Requirement
The answer should be each line of the records that contains the word "estos"; please copy them all.
Records for the task: Begin
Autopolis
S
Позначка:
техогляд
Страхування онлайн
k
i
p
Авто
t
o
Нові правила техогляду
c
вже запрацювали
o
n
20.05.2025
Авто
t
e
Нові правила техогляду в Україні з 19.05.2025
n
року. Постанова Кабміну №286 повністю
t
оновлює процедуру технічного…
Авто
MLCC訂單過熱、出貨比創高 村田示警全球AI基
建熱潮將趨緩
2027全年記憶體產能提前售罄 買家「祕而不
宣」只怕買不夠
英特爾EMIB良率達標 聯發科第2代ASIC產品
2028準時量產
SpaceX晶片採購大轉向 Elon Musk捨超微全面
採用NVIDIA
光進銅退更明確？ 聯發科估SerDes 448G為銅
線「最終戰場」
Records for the task: End
Records for the task: Begin
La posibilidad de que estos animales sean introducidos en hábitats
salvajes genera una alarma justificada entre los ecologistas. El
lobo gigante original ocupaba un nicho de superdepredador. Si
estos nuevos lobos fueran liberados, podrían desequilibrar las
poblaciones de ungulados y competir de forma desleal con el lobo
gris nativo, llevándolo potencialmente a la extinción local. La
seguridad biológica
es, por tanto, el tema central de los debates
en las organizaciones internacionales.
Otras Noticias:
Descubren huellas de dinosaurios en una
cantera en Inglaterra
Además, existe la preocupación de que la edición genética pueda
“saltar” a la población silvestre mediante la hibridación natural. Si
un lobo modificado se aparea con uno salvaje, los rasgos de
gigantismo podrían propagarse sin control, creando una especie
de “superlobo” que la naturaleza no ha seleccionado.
Records for the task: End
Response area
La posibilidad de que estos animales sean introducidos en hábitats
estos nuevos lobos fueran liberados, podrían desequilibrar las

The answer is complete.